Although Credit Suisse has added about 70 employees since May, it has scaled back its recruitment efforts because its 205,000-square-foot building in RTP is at full capacity, Captain said.
He said the company likely will ramp up its recruiting before the end of the year in anticipation of moving into its new space in January.
The company will be hiring “across the board” – including technology, finance, credit risk and research positions.
“We needed the expansion space because every one of our divisions is looking to increase its footprint,” he said.
About 400 employees from the company’s finance group and its investment banking support group will move into the Morrisville building, which is about a 10-minute drive from the company’s RTP site.

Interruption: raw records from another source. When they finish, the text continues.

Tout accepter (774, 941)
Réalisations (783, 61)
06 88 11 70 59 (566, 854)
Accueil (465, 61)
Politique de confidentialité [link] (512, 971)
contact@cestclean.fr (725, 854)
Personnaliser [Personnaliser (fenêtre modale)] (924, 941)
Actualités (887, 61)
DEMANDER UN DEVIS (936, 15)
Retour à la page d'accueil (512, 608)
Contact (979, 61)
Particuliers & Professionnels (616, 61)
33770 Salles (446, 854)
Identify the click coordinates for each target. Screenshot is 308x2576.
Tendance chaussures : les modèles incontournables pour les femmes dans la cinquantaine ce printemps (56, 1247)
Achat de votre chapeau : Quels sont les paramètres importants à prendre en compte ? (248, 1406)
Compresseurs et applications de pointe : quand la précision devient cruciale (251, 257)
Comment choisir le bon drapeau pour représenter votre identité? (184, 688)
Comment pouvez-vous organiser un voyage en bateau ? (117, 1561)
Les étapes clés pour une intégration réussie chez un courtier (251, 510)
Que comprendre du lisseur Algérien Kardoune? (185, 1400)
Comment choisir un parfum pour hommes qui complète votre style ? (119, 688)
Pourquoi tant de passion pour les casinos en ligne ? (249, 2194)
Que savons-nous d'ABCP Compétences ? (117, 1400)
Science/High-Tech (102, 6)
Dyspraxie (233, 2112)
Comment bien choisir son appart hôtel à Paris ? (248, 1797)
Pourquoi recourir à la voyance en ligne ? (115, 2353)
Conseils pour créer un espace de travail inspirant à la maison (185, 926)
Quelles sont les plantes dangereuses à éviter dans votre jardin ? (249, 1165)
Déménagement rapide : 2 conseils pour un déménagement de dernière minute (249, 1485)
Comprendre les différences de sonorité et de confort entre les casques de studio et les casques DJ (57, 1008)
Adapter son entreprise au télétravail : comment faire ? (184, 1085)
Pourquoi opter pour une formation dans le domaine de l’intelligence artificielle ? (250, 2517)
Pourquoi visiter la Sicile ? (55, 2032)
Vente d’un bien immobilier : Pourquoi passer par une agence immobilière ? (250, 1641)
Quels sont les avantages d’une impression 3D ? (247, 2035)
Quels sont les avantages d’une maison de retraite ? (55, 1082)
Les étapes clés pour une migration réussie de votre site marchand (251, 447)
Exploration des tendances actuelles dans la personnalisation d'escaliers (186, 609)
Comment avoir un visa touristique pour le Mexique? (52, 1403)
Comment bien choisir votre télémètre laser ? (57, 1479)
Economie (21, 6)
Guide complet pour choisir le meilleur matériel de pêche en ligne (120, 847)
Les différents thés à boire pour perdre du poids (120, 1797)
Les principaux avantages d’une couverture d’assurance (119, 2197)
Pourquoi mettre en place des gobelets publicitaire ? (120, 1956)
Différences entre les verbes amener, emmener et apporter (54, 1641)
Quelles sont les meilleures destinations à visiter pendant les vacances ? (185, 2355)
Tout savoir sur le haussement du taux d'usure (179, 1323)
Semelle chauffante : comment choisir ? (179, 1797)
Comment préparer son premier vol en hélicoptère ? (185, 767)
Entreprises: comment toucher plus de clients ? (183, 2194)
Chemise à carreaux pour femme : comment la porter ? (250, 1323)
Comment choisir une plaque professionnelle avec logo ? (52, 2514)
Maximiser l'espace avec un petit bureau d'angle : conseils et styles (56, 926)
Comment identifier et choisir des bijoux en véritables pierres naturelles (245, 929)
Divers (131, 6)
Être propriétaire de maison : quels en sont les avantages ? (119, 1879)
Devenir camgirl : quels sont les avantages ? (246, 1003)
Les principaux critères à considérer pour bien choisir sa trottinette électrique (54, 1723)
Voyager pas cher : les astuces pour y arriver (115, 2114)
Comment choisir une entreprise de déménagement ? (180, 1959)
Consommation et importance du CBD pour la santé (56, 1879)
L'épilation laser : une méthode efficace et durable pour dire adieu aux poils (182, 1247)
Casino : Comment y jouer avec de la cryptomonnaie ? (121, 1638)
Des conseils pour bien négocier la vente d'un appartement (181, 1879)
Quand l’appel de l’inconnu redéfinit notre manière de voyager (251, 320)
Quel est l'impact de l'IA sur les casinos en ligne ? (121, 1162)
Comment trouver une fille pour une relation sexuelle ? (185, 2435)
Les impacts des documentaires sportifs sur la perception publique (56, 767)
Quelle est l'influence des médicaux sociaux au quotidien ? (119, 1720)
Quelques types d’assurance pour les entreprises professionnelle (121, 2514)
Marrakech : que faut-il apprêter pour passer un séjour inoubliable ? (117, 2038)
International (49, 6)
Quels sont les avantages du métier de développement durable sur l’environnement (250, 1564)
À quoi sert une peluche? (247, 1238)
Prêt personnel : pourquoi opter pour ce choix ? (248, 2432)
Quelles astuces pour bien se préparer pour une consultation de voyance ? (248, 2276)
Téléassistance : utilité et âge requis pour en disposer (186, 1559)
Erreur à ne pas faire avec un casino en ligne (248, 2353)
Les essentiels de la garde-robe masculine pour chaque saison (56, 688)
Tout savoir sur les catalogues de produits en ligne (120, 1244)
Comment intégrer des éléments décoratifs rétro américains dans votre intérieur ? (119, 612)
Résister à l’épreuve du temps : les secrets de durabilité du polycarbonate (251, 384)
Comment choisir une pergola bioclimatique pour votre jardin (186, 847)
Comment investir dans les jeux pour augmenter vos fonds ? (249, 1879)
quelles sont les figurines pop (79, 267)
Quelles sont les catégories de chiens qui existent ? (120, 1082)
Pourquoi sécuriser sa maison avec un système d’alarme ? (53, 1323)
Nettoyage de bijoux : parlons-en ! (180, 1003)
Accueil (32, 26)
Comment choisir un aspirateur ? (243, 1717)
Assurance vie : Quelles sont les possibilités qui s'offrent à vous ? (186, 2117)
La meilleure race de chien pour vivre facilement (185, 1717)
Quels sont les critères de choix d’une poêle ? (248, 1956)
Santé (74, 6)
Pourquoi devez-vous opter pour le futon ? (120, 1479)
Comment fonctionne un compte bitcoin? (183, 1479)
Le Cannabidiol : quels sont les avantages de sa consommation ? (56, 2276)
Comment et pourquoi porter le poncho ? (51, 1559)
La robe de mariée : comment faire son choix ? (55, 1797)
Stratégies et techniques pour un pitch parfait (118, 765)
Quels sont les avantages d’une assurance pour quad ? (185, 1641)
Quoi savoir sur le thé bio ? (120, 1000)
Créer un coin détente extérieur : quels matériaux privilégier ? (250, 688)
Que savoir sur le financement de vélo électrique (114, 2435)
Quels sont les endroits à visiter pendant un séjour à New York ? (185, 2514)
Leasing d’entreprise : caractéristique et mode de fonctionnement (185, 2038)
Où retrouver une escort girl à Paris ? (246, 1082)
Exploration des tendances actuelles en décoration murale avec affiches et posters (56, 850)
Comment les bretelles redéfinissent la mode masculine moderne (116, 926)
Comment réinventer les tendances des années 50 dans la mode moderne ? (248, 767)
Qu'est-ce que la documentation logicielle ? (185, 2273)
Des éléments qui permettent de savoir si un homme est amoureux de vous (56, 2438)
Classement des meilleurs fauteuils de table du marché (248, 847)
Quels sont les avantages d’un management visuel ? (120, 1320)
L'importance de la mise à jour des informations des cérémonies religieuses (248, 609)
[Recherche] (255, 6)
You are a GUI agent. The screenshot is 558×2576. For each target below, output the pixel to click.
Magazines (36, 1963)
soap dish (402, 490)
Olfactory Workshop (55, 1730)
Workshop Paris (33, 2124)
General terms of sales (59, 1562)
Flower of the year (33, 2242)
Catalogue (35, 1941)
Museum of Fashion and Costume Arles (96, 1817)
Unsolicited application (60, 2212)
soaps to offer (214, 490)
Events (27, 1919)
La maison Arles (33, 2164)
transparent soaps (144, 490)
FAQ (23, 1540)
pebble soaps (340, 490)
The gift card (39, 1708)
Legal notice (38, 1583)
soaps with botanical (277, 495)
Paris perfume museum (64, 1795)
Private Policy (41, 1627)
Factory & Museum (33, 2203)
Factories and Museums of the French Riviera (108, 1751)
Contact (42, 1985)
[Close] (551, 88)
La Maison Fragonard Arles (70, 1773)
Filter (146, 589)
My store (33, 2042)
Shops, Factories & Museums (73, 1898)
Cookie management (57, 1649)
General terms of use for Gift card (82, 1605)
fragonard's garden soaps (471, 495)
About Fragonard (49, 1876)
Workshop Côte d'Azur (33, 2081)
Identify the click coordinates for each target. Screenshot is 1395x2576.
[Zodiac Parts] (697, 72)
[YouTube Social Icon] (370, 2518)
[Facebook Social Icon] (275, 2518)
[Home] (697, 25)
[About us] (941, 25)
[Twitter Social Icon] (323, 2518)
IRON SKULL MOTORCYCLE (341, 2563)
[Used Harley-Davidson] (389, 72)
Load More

Credit Suisse is moving into what Lenovo calls “Building 3,” the smallest of the three buildings on the company’s Morrisville campus.
“Since the acquisition of IBM’s x86 server business and the opening of our second campus on Davis Drive, we have been consolidating space between our two campuses,” Lenovo spokesman Ray Gorman wrote in an email.
Lenovo expanded into two buildings on Davis Drive in RTP a year ago in conjunction with its $2.1 billion deal with IBM. Since then it has had two rounds of layoffs locally – cutting 230 jobs in August and 165 in May – as part of broader cost-cutting efforts.
Credit Suisse, which celebrated its 10th anniversary in the Triangle earlier this year, was the first major financial services firm based elsewhere to establish a major presence locally. Others that followed include Fidelity Investments, Deutsche Bank and MetLife.
Captain said that finding suitable space near Credit Suisse’s RTP site wasn’t easy.
“There is not a lot of readily available Class A office space in the area, certainly not for the size of footprint we were looking for,” he said.